Ok. I have never listened to any Goo Goo Dolls albums in my life. By choice. I only know them from the MANY times I”ve heard their singles, which I have never been very impressed with. So I”ll admit that I had both a lack of knowledge and an overabundance of deep-seated bias going into my first Goo album. Well, Ego, Opinion, Art & Commerce isn”t really an album. But it”s not a live or (thank god) greatest hits package either. Instead it”s a disc full of remastered/remixed songs from the entire Goo catalogue (Only one song, “Naked,” was a single). And that catalogue, judging from Ego, is not really anything to celebrate.

With this one CD, the Goo Goo Dolls have announced to the world that they have finally honed their apathy-causing skills. It”s quite a feat their sound has actually gotten more and more bland with each new release.

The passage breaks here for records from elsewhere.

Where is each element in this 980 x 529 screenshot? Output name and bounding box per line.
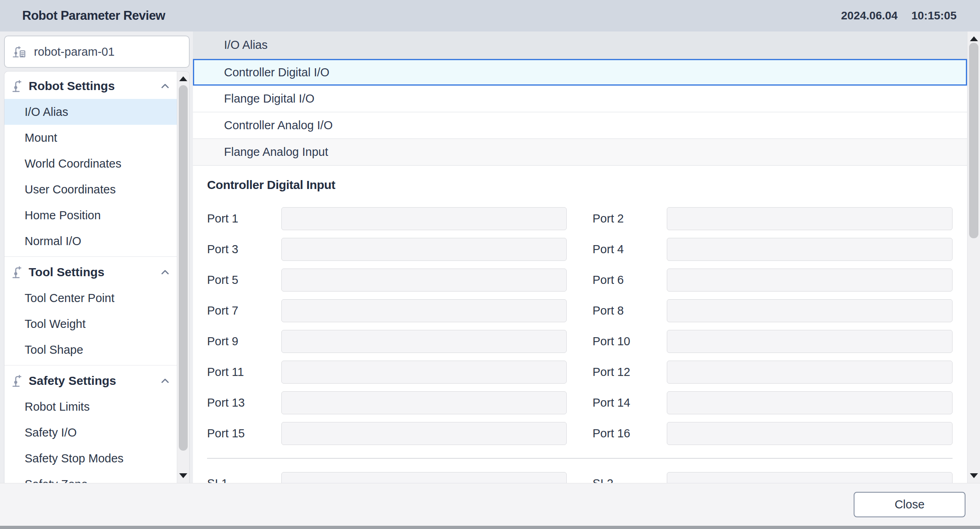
sidebar-section-safety-settings[interactable]: Safety Settings	[4, 368, 177, 394]
port-field-si-2[interactable]	[667, 472, 953, 483]
si-port-grid: SI 1 SI 2	[207, 468, 953, 483]
sidebar-section-label: Safety Settings	[29, 374, 116, 388]
port-label-port-9: Port 9	[207, 335, 281, 348]
port-field-port-15[interactable]	[281, 422, 567, 445]
sidebar-item-label: Mount	[25, 131, 57, 145]
sidebar-section-tool-settings[interactable]: Tool Settings	[4, 259, 177, 285]
sidebar-menu-panel: Robot Settings I/O Alias Mount World Coo…	[4, 71, 190, 483]
sidebar-item-world-coordinates[interactable]: World Coordinates	[4, 151, 177, 176]
sidebar-item-tool-weight[interactable]: Tool Weight	[4, 311, 177, 337]
sidebar-item-label: Home Position	[25, 209, 101, 222]
sidebar-item-i-o-alias[interactable]: I/O Alias	[4, 99, 177, 125]
port-label-si-1: SI 1	[207, 477, 281, 483]
sidebar-section: Safety Settings Robot Limits Safety I/O …	[4, 365, 177, 483]
parameter-name-value: robot-param-01	[34, 45, 115, 59]
port-field-port-1[interactable]	[281, 207, 567, 230]
scroll-down-icon[interactable]	[179, 473, 187, 478]
main-scrollbar-thumb[interactable]	[969, 43, 978, 238]
list-row-label: Controller Digital I/O	[224, 66, 329, 79]
robot-arm-icon	[11, 265, 25, 279]
controller-digital-input-form: Controller Digital Input Port 1 Port 2 P…	[193, 178, 967, 483]
list-row-label: Controller Analog I/O	[224, 119, 333, 132]
port-field-port-9[interactable]	[281, 330, 567, 353]
list-row-label: Flange Analog Input	[224, 145, 328, 159]
sidebar-item-label: I/O Alias	[25, 105, 68, 119]
port-field-port-3[interactable]	[281, 238, 567, 261]
scroll-up-icon[interactable]	[179, 76, 187, 81]
sidebar-item-mount[interactable]: Mount	[4, 125, 177, 151]
robot-parameter-review-window: Robot Parameter Review 2024.06.04 10:15:…	[0, 0, 980, 529]
list-row-i-o-alias: I/O Alias	[193, 31, 967, 59]
robot-arm-icon	[11, 79, 25, 93]
sidebar-section: Tool Settings Tool Center Point Tool Wei…	[4, 256, 177, 365]
port-field-port-7[interactable]	[281, 299, 567, 322]
port-field-port-10[interactable]	[667, 330, 953, 353]
sidebar-scrollbar[interactable]	[177, 71, 189, 483]
title-bar: Robot Parameter Review 2024.06.04 10:15:…	[0, 0, 980, 31]
port-label-port-11: Port 11	[207, 365, 281, 379]
port-field-port-12[interactable]	[667, 361, 953, 384]
sidebar-item-normal-i-o[interactable]: Normal I/O	[4, 228, 177, 254]
port-row: SI 1 SI 2	[207, 468, 953, 483]
time-label: 10:15:05	[911, 9, 957, 22]
sidebar-item-safety-stop-modes[interactable]: Safety Stop Modes	[4, 445, 177, 471]
sidebar-item-safety-zone[interactable]: Safety Zone	[4, 471, 177, 483]
port-field-port-14[interactable]	[667, 391, 953, 414]
port-row: Port 5 Port 6	[207, 264, 953, 295]
sidebar-item-tool-center-point[interactable]: Tool Center Point	[4, 285, 177, 311]
list-row-label: I/O Alias	[224, 38, 268, 52]
main-scrollbar[interactable]	[967, 31, 980, 483]
port-field-port-6[interactable]	[667, 269, 953, 292]
body: robot-param-01 Robot Settings	[0, 31, 980, 483]
sidebar-section-robot-settings[interactable]: Robot Settings	[4, 73, 177, 99]
sidebar-item-label: Tool Shape	[25, 343, 83, 357]
port-row: Port 11 Port 12	[207, 357, 953, 387]
sidebar-item-user-coordinates[interactable]: User Coordinates	[4, 176, 177, 202]
parameter-name-field[interactable]: robot-param-01	[4, 36, 190, 68]
scroll-down-icon[interactable]	[970, 473, 978, 478]
list-row-flange-digital-i-o[interactable]: Flange Digital I/O	[193, 86, 967, 112]
port-label-port-13: Port 13	[207, 396, 281, 409]
list-row-controller-digital-i-o[interactable]: Controller Digital I/O	[193, 59, 967, 86]
sidebar-section-items: I/O Alias Mount World Coordinates User C…	[4, 99, 177, 254]
port-field-port-5[interactable]	[281, 269, 567, 292]
list-row-flange-analog-input[interactable]: Flange Analog Input	[193, 139, 967, 166]
chevron-up-icon	[159, 375, 171, 387]
chevron-up-icon	[159, 266, 171, 278]
sidebar-item-home-position[interactable]: Home Position	[4, 202, 177, 228]
port-field-port-16[interactable]	[667, 422, 953, 445]
sidebar-item-label: User Coordinates	[25, 183, 116, 196]
port-label-port-8: Port 8	[593, 304, 667, 317]
port-grid: Port 1 Port 2 Port 3 Port 4 Port 5 Port …	[207, 203, 953, 449]
sidebar-scrollbar-thumb[interactable]	[179, 85, 188, 451]
sidebar-item-label: Tool Center Point	[25, 292, 114, 305]
port-row: Port 9 Port 10	[207, 326, 953, 357]
port-label-port-4: Port 4	[593, 243, 667, 256]
sidebar-item-tool-shape[interactable]: Tool Shape	[4, 337, 177, 363]
footer-bar: Close	[0, 483, 980, 526]
port-field-port-11[interactable]	[281, 361, 567, 384]
sidebar-item-robot-limits[interactable]: Robot Limits	[4, 394, 177, 420]
port-label-port-12: Port 12	[593, 365, 667, 379]
close-button[interactable]: Close	[854, 492, 965, 517]
port-row: Port 13 Port 14	[207, 387, 953, 418]
port-field-port-2[interactable]	[667, 207, 953, 230]
sidebar-item-safety-i-o[interactable]: Safety I/O	[4, 420, 177, 445]
port-label-port-1: Port 1	[207, 212, 281, 225]
list-row-controller-analog-i-o[interactable]: Controller Analog I/O	[193, 112, 967, 139]
port-field-port-8[interactable]	[667, 299, 953, 322]
port-label-port-6: Port 6	[593, 273, 667, 287]
scroll-up-icon[interactable]	[970, 36, 978, 41]
port-row: Port 1 Port 2	[207, 203, 953, 234]
sidebar-section-items: Tool Center Point Tool Weight Tool Shape	[4, 285, 177, 363]
sidebar-item-label: Normal I/O	[25, 235, 81, 248]
port-label-si-2: SI 2	[593, 477, 667, 483]
port-field-port-4[interactable]	[667, 238, 953, 261]
sidebar-item-label: Safety I/O	[25, 426, 77, 439]
port-field-si-1[interactable]	[281, 472, 567, 483]
port-field-port-13[interactable]	[281, 391, 567, 414]
port-row: Port 7 Port 8	[207, 295, 953, 326]
port-label-port-2: Port 2	[593, 212, 667, 225]
robot-document-icon	[12, 44, 28, 59]
bottom-edge-strip	[0, 526, 980, 529]
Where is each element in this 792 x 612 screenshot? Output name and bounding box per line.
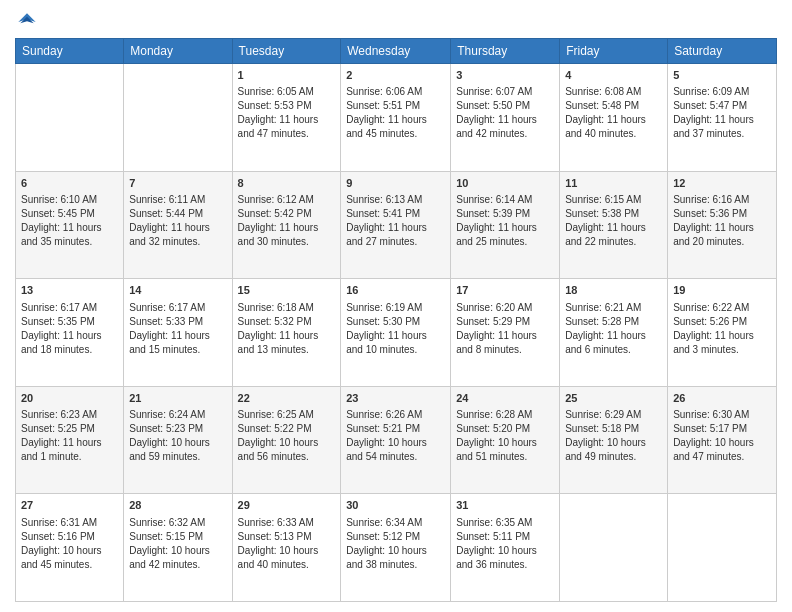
day-number: 18	[565, 283, 662, 298]
sunset-text: Sunset: 5:36 PM	[673, 208, 747, 219]
sunset-text: Sunset: 5:20 PM	[456, 423, 530, 434]
calendar-cell: 14Sunrise: 6:17 AMSunset: 5:33 PMDayligh…	[124, 279, 232, 387]
sunrise-text: Sunrise: 6:33 AM	[238, 517, 314, 528]
sunset-text: Sunset: 5:28 PM	[565, 316, 639, 327]
sunrise-text: Sunrise: 6:05 AM	[238, 86, 314, 97]
day-number: 12	[673, 176, 771, 191]
calendar-cell: 15Sunrise: 6:18 AMSunset: 5:32 PMDayligh…	[232, 279, 341, 387]
sunrise-text: Sunrise: 6:19 AM	[346, 302, 422, 313]
day-number: 1	[238, 68, 336, 83]
day-number: 26	[673, 391, 771, 406]
daylight-text: Daylight: 10 hours and 56 minutes.	[238, 437, 319, 462]
calendar-week-3: 13Sunrise: 6:17 AMSunset: 5:35 PMDayligh…	[16, 279, 777, 387]
day-number: 11	[565, 176, 662, 191]
sunset-text: Sunset: 5:16 PM	[21, 531, 95, 542]
daylight-text: Daylight: 11 hours and 45 minutes.	[346, 114, 427, 139]
sunset-text: Sunset: 5:33 PM	[129, 316, 203, 327]
day-number: 19	[673, 283, 771, 298]
page: SundayMondayTuesdayWednesdayThursdayFrid…	[0, 0, 792, 612]
calendar-cell: 18Sunrise: 6:21 AMSunset: 5:28 PMDayligh…	[560, 279, 668, 387]
sunrise-text: Sunrise: 6:12 AM	[238, 194, 314, 205]
sunrise-text: Sunrise: 6:34 AM	[346, 517, 422, 528]
calendar-cell: 2Sunrise: 6:06 AMSunset: 5:51 PMDaylight…	[341, 64, 451, 172]
sunset-text: Sunset: 5:26 PM	[673, 316, 747, 327]
sunrise-text: Sunrise: 6:24 AM	[129, 409, 205, 420]
calendar-cell	[668, 494, 777, 602]
calendar-cell: 3Sunrise: 6:07 AMSunset: 5:50 PMDaylight…	[451, 64, 560, 172]
daylight-text: Daylight: 11 hours and 47 minutes.	[238, 114, 319, 139]
daylight-text: Daylight: 11 hours and 32 minutes.	[129, 222, 210, 247]
weekday-header-tuesday: Tuesday	[232, 39, 341, 64]
calendar-cell: 20Sunrise: 6:23 AMSunset: 5:25 PMDayligh…	[16, 386, 124, 494]
day-number: 5	[673, 68, 771, 83]
day-number: 16	[346, 283, 445, 298]
sunrise-text: Sunrise: 6:30 AM	[673, 409, 749, 420]
day-number: 21	[129, 391, 226, 406]
calendar-week-2: 6Sunrise: 6:10 AMSunset: 5:45 PMDaylight…	[16, 171, 777, 279]
daylight-text: Daylight: 11 hours and 18 minutes.	[21, 330, 102, 355]
sunset-text: Sunset: 5:48 PM	[565, 100, 639, 111]
sunrise-text: Sunrise: 6:22 AM	[673, 302, 749, 313]
sunset-text: Sunset: 5:51 PM	[346, 100, 420, 111]
day-number: 10	[456, 176, 554, 191]
day-number: 13	[21, 283, 118, 298]
day-number: 31	[456, 498, 554, 513]
calendar-cell: 16Sunrise: 6:19 AMSunset: 5:30 PMDayligh…	[341, 279, 451, 387]
sunset-text: Sunset: 5:35 PM	[21, 316, 95, 327]
daylight-text: Daylight: 11 hours and 10 minutes.	[346, 330, 427, 355]
day-number: 17	[456, 283, 554, 298]
sunrise-text: Sunrise: 6:15 AM	[565, 194, 641, 205]
sunrise-text: Sunrise: 6:26 AM	[346, 409, 422, 420]
sunset-text: Sunset: 5:47 PM	[673, 100, 747, 111]
weekday-header-wednesday: Wednesday	[341, 39, 451, 64]
weekday-header-friday: Friday	[560, 39, 668, 64]
sunset-text: Sunset: 5:11 PM	[456, 531, 530, 542]
daylight-text: Daylight: 10 hours and 47 minutes.	[673, 437, 754, 462]
daylight-text: Daylight: 11 hours and 8 minutes.	[456, 330, 537, 355]
weekday-header-thursday: Thursday	[451, 39, 560, 64]
day-number: 30	[346, 498, 445, 513]
daylight-text: Daylight: 11 hours and 15 minutes.	[129, 330, 210, 355]
daylight-text: Daylight: 11 hours and 37 minutes.	[673, 114, 754, 139]
day-number: 15	[238, 283, 336, 298]
daylight-text: Daylight: 11 hours and 1 minute.	[21, 437, 102, 462]
sunrise-text: Sunrise: 6:18 AM	[238, 302, 314, 313]
sunrise-text: Sunrise: 6:17 AM	[129, 302, 205, 313]
calendar-cell: 29Sunrise: 6:33 AMSunset: 5:13 PMDayligh…	[232, 494, 341, 602]
sunset-text: Sunset: 5:50 PM	[456, 100, 530, 111]
calendar-cell: 21Sunrise: 6:24 AMSunset: 5:23 PMDayligh…	[124, 386, 232, 494]
daylight-text: Daylight: 10 hours and 45 minutes.	[21, 545, 102, 570]
daylight-text: Daylight: 11 hours and 20 minutes.	[673, 222, 754, 247]
sunset-text: Sunset: 5:15 PM	[129, 531, 203, 542]
calendar-week-1: 1Sunrise: 6:05 AMSunset: 5:53 PMDaylight…	[16, 64, 777, 172]
calendar-cell: 12Sunrise: 6:16 AMSunset: 5:36 PMDayligh…	[668, 171, 777, 279]
calendar-cell: 6Sunrise: 6:10 AMSunset: 5:45 PMDaylight…	[16, 171, 124, 279]
calendar-cell: 10Sunrise: 6:14 AMSunset: 5:39 PMDayligh…	[451, 171, 560, 279]
calendar-table: SundayMondayTuesdayWednesdayThursdayFrid…	[15, 38, 777, 602]
day-number: 24	[456, 391, 554, 406]
daylight-text: Daylight: 10 hours and 40 minutes.	[238, 545, 319, 570]
calendar-cell: 27Sunrise: 6:31 AMSunset: 5:16 PMDayligh…	[16, 494, 124, 602]
daylight-text: Daylight: 11 hours and 27 minutes.	[346, 222, 427, 247]
daylight-text: Daylight: 11 hours and 42 minutes.	[456, 114, 537, 139]
logo-bird-icon	[17, 10, 37, 30]
sunset-text: Sunset: 5:23 PM	[129, 423, 203, 434]
calendar-cell: 11Sunrise: 6:15 AMSunset: 5:38 PMDayligh…	[560, 171, 668, 279]
day-number: 22	[238, 391, 336, 406]
day-number: 14	[129, 283, 226, 298]
sunrise-text: Sunrise: 6:21 AM	[565, 302, 641, 313]
day-number: 6	[21, 176, 118, 191]
calendar-cell: 17Sunrise: 6:20 AMSunset: 5:29 PMDayligh…	[451, 279, 560, 387]
daylight-text: Daylight: 11 hours and 3 minutes.	[673, 330, 754, 355]
daylight-text: Daylight: 11 hours and 13 minutes.	[238, 330, 319, 355]
calendar-cell: 22Sunrise: 6:25 AMSunset: 5:22 PMDayligh…	[232, 386, 341, 494]
sunrise-text: Sunrise: 6:32 AM	[129, 517, 205, 528]
header	[15, 10, 777, 30]
day-number: 7	[129, 176, 226, 191]
daylight-text: Daylight: 11 hours and 35 minutes.	[21, 222, 102, 247]
sunrise-text: Sunrise: 6:11 AM	[129, 194, 205, 205]
calendar-cell	[124, 64, 232, 172]
logo	[15, 10, 39, 30]
calendar-header-row: SundayMondayTuesdayWednesdayThursdayFrid…	[16, 39, 777, 64]
calendar-cell: 5Sunrise: 6:09 AMSunset: 5:47 PMDaylight…	[668, 64, 777, 172]
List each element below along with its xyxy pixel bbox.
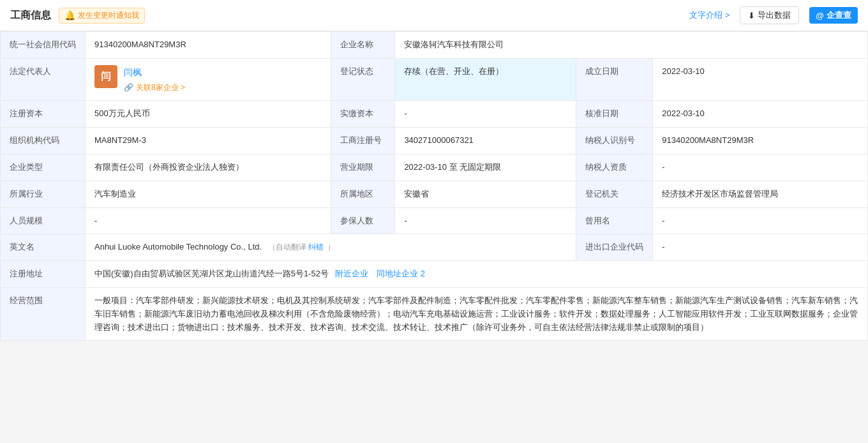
label-taxpayer-id: 纳税人识别号 [576,128,653,154]
value-credit-code: 91340200MA8NT29M3R [86,32,331,59]
label-biz-period: 营业期限 [331,154,395,181]
info-table: 统一社会信用代码 91340200MA8NT29M3R 企业名称 安徽洛轲汽车科… [0,31,868,341]
label-former-name: 曾用名 [576,207,653,234]
text-intro-link[interactable]: 文字介绍 > [689,10,730,21]
label-paid-capital: 实缴资本 [331,101,395,128]
value-english-name: Anhui Luoke Automobile Technology Co., L… [86,234,576,261]
page-container: 工商信息 🔔 发生变更时通知我 文字介绍 > ⬇ 导出数据 @ 企查查 统一社会… [0,0,868,341]
value-import-export-code: - [653,234,868,261]
table-row: 注册资本 500万元人民币 实缴资本 - 核准日期 2022-03-10 [1,101,868,128]
value-reg-address: 中国(安徽)自由贸易试验区芜湖片区龙山街道汽经一路5号1-52号 附近企业 同地… [86,261,868,288]
page-title: 工商信息 [10,9,51,22]
label-enterprise-type: 企业类型 [1,154,86,181]
value-biz-period: 2022-03-10 至 无固定期限 [395,154,576,181]
logo-text: 企查查 [827,10,851,21]
label-biz-reg-no: 工商注册号 [331,128,395,154]
legal-info: 闫枫 🔗 关联8家企业 > [124,65,185,94]
value-reg-capital: 500万元人民币 [86,101,331,128]
value-region: 安徽省 [395,181,576,207]
value-taxpayer-id: 91340200MA8NT29M3R [653,128,868,154]
label-reg-address: 注册地址 [1,261,86,288]
avatar: 闫 [94,65,117,88]
address-text: 中国(安徽)自由贸易试验区芜湖片区龙山街道汽经一路5号1-52号 [94,269,329,278]
qichacha-logo[interactable]: @ 企查查 [809,7,858,24]
label-staff-size: 人员规模 [1,207,86,234]
label-taxpayer-qual: 纳税人资质 [576,154,653,181]
bell-icon: 🔔 [64,10,75,20]
value-company-name: 安徽洛轲汽车科技有限公司 [395,32,868,59]
table-row: 企业类型 有限责任公司（外商投资企业法人独资） 营业期限 2022-03-10 … [1,154,868,181]
table-row: 组织机构代码 MA8NT29M-3 工商注册号 340271000067321 … [1,128,868,154]
label-legal-person: 法定代表人 [1,58,86,101]
header-bar: 工商信息 🔔 发生变更时通知我 文字介绍 > ⬇ 导出数据 @ 企查查 [0,0,868,31]
label-credit-code: 统一社会信用代码 [1,32,86,59]
label-company-name: 企业名称 [331,32,395,59]
value-org-code: MA8NT29M-3 [86,128,331,154]
value-reg-status: 存续（在营、开业、在册） [395,58,576,101]
label-found-date: 成立日期 [576,58,653,101]
label-approved-date: 核准日期 [576,101,653,128]
value-legal-person: 闫 闫枫 🔗 关联8家企业 > [86,58,331,101]
value-biz-scope: 一般项目：汽车零部件研发；新兴能源技术研发；电机及其控制系统研发；汽车零部件及配… [86,287,868,340]
link-icon: 🔗 [124,82,133,94]
related-text: 关联8家企业 > [136,82,185,94]
value-approved-date: 2022-03-10 [653,101,868,128]
value-found-date: 2022-03-10 [653,58,868,101]
header-left: 工商信息 🔔 发生变更时通知我 [10,8,145,24]
value-biz-reg-no: 340271000067321 [395,128,576,154]
nearby-enterprises-link[interactable]: 附近企业 [335,269,368,278]
table-row: 人员规模 - 参保人数 - 曾用名 - [1,207,868,234]
same-address-link[interactable]: 同地址企业 2 [377,269,425,278]
auto-translate-label: （自动翻译 [268,243,308,252]
label-region: 所属地区 [331,181,395,207]
value-reg-authority: 经济技术开发区市场监督管理局 [653,181,868,207]
legal-name-link[interactable]: 闫枫 [124,65,185,79]
correct-link[interactable]: 纠错 [308,243,324,252]
value-paid-capital: - [395,101,576,128]
value-enterprise-type: 有限责任公司（外商投资企业法人独资） [86,154,331,181]
export-button[interactable]: ⬇ 导出数据 [740,6,799,24]
logo-at-icon: @ [816,11,824,20]
legal-person-container: 闫 闫枫 🔗 关联8家企业 > [94,65,322,94]
download-icon: ⬇ [748,11,755,20]
label-reg-authority: 登记机关 [576,181,653,207]
export-label: 导出数据 [758,10,791,21]
notice-text: 发生变更时通知我 [78,10,139,21]
related-enterprises-link[interactable]: 🔗 关联8家企业 > [124,82,185,94]
label-reg-status: 登记状态 [331,58,395,101]
notice-badge[interactable]: 🔔 发生变更时通知我 [59,8,145,24]
value-insured-count: - [395,207,576,234]
label-industry: 所属行业 [1,181,86,207]
value-taxpayer-qual: - [653,154,868,181]
label-import-export-code: 进出口企业代码 [576,234,653,261]
auto-translate-end: ） [327,243,335,252]
english-name-text: Anhui Luoke Automobile Technology Co., L… [94,242,262,252]
value-former-name: - [653,207,868,234]
table-row: 注册地址 中国(安徽)自由贸易试验区芜湖片区龙山街道汽经一路5号1-52号 附近… [1,261,868,288]
table-row: 法定代表人 闫 闫枫 🔗 关联8家企业 > 登记状态 存续（在营、开业、在册） … [1,58,868,101]
header-right: 文字介绍 > ⬇ 导出数据 @ 企查查 [689,6,858,24]
label-reg-capital: 注册资本 [1,101,86,128]
label-biz-scope: 经营范围 [1,287,86,340]
value-industry: 汽车制造业 [86,181,331,207]
table-row: 英文名 Anhui Luoke Automobile Technology Co… [1,234,868,261]
table-row: 统一社会信用代码 91340200MA8NT29M3R 企业名称 安徽洛轲汽车科… [1,32,868,59]
value-staff-size: - [86,207,331,234]
label-english-name: 英文名 [1,234,86,261]
table-row: 所属行业 汽车制造业 所属地区 安徽省 登记机关 经济技术开发区市场监督管理局 [1,181,868,207]
table-row: 经营范围 一般项目：汽车零部件研发；新兴能源技术研发；电机及其控制系统研发；汽车… [1,287,868,340]
label-org-code: 组织机构代码 [1,128,86,154]
label-insured-count: 参保人数 [331,207,395,234]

The album follows a backward course, starting with songs from 1998″s Dizzy Up the Girl, their most recent album, and finishing with a track from their 1987 self-titled debut. The earlier material is straight-forward pop punk, and is, by definition, fairly catchy, if not striking. The later stuff is the typical Goo Goo Dolls that various media outlets have spewed at us. Usually, about now, I”d go into some detail about specific tracks, but as there weren”t any spectacularly good or tremendously awful moments, there”s nothing to say.

Not having any previous Goo exposure to draw upon renders me unable to identify what exactly they did to the various songs on Ego, but I will say this: I thought remastering/remixing meant an attempt to improve upon or change. What the hell did they do here? It all sounds like the filler it likely was the first time anybody heard it.

I”ll give you that they are fairly decent musicians, and Rzeznik does a good job sounding sexy for the lay-dees, but the songs on Ego are all formulaic and predictable.

Ego does offer something neat for die-hard fans in a special Internet key to a secret Goo Goo Dolls site where you can download rare videos and b-sides, see unpublished photos, send personalized Goo postcards and catch up on the latest band news.

I do have to call attention, however, to the fact that one area of the site gives you the ability to look through Ego”s booklet and download songs from the album. Seeing as you have to buy the album to access the site, you already have the songs and the booklet. All in all, it looks like the Dolls are attempting to cash in on loyal fans and buy time until they get off their royalty-laden asses to make a new record.